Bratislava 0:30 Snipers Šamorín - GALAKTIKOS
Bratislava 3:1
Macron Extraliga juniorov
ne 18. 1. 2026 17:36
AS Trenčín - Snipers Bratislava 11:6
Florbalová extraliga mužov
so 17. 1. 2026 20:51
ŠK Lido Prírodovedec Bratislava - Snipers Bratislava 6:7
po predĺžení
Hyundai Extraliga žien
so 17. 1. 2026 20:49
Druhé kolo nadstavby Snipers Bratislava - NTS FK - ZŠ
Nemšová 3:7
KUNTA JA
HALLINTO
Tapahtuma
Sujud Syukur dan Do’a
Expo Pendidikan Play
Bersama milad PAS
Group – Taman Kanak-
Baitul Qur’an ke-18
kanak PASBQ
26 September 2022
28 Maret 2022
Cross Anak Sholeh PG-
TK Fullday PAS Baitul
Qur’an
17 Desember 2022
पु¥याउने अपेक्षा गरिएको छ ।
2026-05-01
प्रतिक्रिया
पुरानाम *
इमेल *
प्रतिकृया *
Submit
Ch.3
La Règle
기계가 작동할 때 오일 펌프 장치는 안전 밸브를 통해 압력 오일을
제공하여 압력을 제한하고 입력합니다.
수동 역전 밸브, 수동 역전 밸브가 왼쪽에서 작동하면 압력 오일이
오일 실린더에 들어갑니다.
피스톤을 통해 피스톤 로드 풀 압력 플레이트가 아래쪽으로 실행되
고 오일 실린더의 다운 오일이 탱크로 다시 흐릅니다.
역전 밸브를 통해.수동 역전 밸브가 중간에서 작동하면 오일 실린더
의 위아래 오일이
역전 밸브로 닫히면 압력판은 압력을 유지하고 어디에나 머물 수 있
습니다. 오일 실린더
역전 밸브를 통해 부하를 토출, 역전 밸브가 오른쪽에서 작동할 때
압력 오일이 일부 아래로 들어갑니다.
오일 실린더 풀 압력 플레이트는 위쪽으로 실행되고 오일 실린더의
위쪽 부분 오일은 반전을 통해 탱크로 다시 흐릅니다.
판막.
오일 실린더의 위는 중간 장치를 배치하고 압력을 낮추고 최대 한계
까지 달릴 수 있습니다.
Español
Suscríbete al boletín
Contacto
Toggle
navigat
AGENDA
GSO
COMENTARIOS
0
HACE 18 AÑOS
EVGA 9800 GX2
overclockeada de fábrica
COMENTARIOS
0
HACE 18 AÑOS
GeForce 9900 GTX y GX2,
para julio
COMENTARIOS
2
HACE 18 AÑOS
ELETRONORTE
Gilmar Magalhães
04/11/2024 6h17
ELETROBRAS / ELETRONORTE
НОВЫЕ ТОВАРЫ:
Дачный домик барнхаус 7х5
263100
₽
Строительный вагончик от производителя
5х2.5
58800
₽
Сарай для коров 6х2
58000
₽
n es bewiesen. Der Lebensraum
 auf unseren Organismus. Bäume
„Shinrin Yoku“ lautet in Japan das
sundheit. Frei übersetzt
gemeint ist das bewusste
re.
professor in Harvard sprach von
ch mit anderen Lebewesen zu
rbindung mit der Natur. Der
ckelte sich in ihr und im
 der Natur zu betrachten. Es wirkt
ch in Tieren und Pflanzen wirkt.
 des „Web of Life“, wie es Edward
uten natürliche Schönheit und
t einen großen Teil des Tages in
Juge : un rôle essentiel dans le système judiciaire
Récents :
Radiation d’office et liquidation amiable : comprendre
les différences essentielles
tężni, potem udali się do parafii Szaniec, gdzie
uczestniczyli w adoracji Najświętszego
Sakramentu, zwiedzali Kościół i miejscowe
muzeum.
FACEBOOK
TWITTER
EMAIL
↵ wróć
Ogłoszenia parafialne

━━━━━━━━━━━━━━━━━━━━━━━━━━━━━━

→ **Work request**:
The records above must be retyped in full, exactly.

→ **Exercise solution**:
Bratislava 0:30 Snipers Šamorín - GALAKTIKOS
Bratislava 3:1
Macron Extraliga juniorov
ne 18. 1. 2026 17:36
AS Trenčín - Snipers Bratislava 11:6
Florbalová extraliga mužov
so 17. 1. 2026 20:51
ŠK Lido Prírodovedec Bratislava - Snipers Bratislava 6:7
po predĺžení
Hyundai Extraliga žien
so 17. 1. 2026 20:49
Druhé kolo nadstavby Snipers Bratislava - NTS FK - ZŠ
Nemšová 3:7
KUNTA JA
HALLINTO
Tapahtuma
Sujud Syukur dan Do’a
Expo Pendidikan Play
Bersama milad PAS
Group – Taman Kanak-
Baitul Qur’an ke-18
kanak PASBQ
26 September 2022
28 Maret 2022
Cross Anak Sholeh PG-
TK Fullday PAS Baitul
Qur’an
17 Desember 2022
पु¥याउने अपेक्षा गरिएको छ ।
2026-05-01
प्रतिक्रिया
पुरानाम *
इमेल *
प्रतिकृया *
Submit
Ch.3
La Règle
기계가 작동할 때 오일 펌프 장치는 안전 밸브를 통해 압력 오일을
제공하여 압력을 제한하고 입력합니다.
수동 역전 밸브, 수동 역전 밸브가 왼쪽에서 작동하면 압력 오일이
오일 실린더에 들어갑니다.
피스톤을 통해 피스톤 로드 풀 압력 플레이트가 아래쪽으로 실행되
고 오일 실린더의 다운 오일이 탱크로 다시 흐릅니다.
역전 밸브를 통해.수동 역전 밸브가 중간에서 작동하면 오일 실린더
의 위아래 오일이
역전 밸브로 닫히면 압력판은 압력을 유지하고 어디에나 머물 수 있
습니다. 오일 실린더
역전 밸브를 통해 부하를 토출, 역전 밸브가 오른쪽에서 작동할 때
압력 오일이 일부 아래로 들어갑니다.
오일 실린더 풀 압력 플레이트는 위쪽으로 실행되고 오일 실린더의
위쪽 부분 오일은 반전을 통해 탱크로 다시 흐릅니다.
판막.
오일 실린더의 위는 중간 장치를 배치하고 압력을 낮추고 최대 한계
까지 달릴 수 있습니다.
Español
Suscríbete al boletín
Contacto
Toggle
navigat
AGENDA
GSO
COMENTARIOS
0
HACE 18 AÑOS
EVGA 9800 GX2
overclockeada de fábrica
COMENTARIOS
0
HACE 18 AÑOS
GeForce 9900 GTX y GX2,
para julio
COMENTARIOS
2
HACE 18 AÑOS
ELETRONORTE
Gilmar Magalhães
04/11/2024 6h17
ELETROBRAS / ELETRONORTE
НОВЫЕ ТОВАРЫ:
Дачный домик барнхаус 7х5
263100
₽
Строительный вагончик от производителя
5х2.5
58800
₽
Сарай для коров 6х2
58000
₽
n es bewiesen. Der Lebensraum
 auf unseren Organismus. Bäume
„Shinrin Yoku“ lautet in Japan das
sundheit. Frei übersetzt
gemeint ist das bewusste
re.
professor in Harvard sprach von
ch mit anderen Lebewesen zu
rbindung mit der Natur. Der
ckelte sich in ihr und im
 der Natur zu betrachten. Es wirkt
ch in Tieren und Pflanzen wirkt.
 des „Web of Life“, wie es Edward
uten natürliche Schönheit und
t einen großen Teil des Tages in
Juge : un rôle essentiel dans le système judiciaire
Récents :
Radiation d’office et liquidation amiable : comprendre
les différences essentielles
tężni, potem udali się do parafii Szaniec, gdzie
uczestniczyli w adoracji Najświętszego
Sakramentu, zwiedzali Kościół i miejscowe
muzeum.
FACEBOOK
TWITTER
EMAIL
↵ wróć
Ogłoszenia parafialne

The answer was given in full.